Also welcome to the forum from me Peter.
As to you questions, in my opinion numbers will continue to fall, as the number of new potential customers is dwindling. This is a result I believe, in the decision of the powers that be, to reducing "Woodwork" and "Metalwork" and "Technical Drawing" classes into "Craft Design Technology", then into "lets drill a hole in some MDF, paint it, put a clock mechanism in it and call it "woodwork". I came through my GCSE and A-levels in '90-92 & '92-94 respectively, and during this time, much of the workshop space was reallocated to other subjects, and machines, benchs etc also removed. Nonetheless, I ended up with three teachers, a "woodworker, a metalworker and an electronics bod". Now I had an interest above all other pupils (bar one or two), who, in the main, were being given a piece of plastic to make a "key-fob", painting clock faces etc. Through perserverance, and after school "club", I managed to get access to the lathe, to be taught to cut M&T joints on a bandsaw, to see a P/T in action (not allowed to use those!) to see chisels being sharpened, etc etc - but in a school of 1500, I reckon only 5-10 of us had that level of interest. By "luck" I had a metalwork teacher from the dark ages, whom we still called "sir" and didn't believe in new rules and regulations and "syllabus" - I disliked him at first, but came to have a deep respect for him. He taught me to gas-weld, to braze, to use metal working lathes, to cut threads, to use mililng machines, manually and under-semi-automatic control, to file something correctly etc the list goes on - but how many kids these days get that chance? Thomas Kennedy (one of our younger members) says they don't even have a router at school?
Without access to initial teaching at school, how easy is it to take up Woodworking in later life? Difficult enough I'd say, by the time you have a job, mortgage, kids etc finding time to go through the basics is hard enough, especially when you don't produce anything visible for your "effort". I "learnt to cut a M&T" doesn't go down with SWMBO's as well as "Look, here's a beutiful new dining room table", so it's hard to justify workshop time. Coupled with this, is people having no idea how well/badly the difference between a good/mediocre/rubbish tool is, means they may give up through frustration. The one thing most schools did used have was a wide range of good, old hand tools, that performed "OK". Everyone here already has a passion, or interest in Woodworking, - I'm trying to think on behalf of "noobies"!
I'd love to indulge myself with a weeks tutorial from someone like Bruce Luckhurst, - but it's hard to justify teh time, and cost to the missus - she'd rather have a holiday together, and frankly, with limited annual leave, probably so would I (difficult choice that!).
Edit!
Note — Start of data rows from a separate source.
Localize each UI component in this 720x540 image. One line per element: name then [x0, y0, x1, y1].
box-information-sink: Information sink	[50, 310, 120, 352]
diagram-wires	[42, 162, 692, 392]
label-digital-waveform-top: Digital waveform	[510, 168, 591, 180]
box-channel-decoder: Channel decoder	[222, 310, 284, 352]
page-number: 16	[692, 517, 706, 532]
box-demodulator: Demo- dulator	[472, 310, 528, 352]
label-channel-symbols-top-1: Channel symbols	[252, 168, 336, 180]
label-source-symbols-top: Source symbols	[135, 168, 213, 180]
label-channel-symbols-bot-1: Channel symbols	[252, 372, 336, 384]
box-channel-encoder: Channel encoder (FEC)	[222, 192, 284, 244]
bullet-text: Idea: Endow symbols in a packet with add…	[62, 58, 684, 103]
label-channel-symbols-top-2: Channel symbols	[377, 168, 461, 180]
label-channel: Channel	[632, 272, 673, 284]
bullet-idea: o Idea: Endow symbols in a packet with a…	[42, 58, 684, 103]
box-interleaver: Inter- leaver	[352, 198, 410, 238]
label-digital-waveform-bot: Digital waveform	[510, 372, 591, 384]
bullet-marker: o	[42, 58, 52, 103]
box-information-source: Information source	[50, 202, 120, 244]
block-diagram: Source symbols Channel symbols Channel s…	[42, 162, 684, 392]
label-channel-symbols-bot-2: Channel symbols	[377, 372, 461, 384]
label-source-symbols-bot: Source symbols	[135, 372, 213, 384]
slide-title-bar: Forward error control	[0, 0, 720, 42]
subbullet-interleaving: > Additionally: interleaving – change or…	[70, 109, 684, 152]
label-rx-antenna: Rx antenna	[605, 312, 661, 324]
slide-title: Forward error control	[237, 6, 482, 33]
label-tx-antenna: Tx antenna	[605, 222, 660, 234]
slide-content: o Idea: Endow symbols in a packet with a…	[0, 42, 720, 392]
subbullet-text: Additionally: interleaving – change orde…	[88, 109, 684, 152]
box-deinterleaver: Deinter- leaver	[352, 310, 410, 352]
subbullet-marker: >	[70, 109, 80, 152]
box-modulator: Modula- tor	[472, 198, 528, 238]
So my point is, with no young people you have an aging reader profile, and until such point as you can re-engage a younger market into buying your magazines surely numbers will continue to fall?
That being the case, perhaps magazines should look to alternative routes to advertise to new customers, how about "sponsering" woodworking evening classes, or sending excess copies of back issues to the people who teach them, or offering "beginner" classes (for a half day in big towns/cities) along the lines of the "discovery workshops" that Homewood have been running?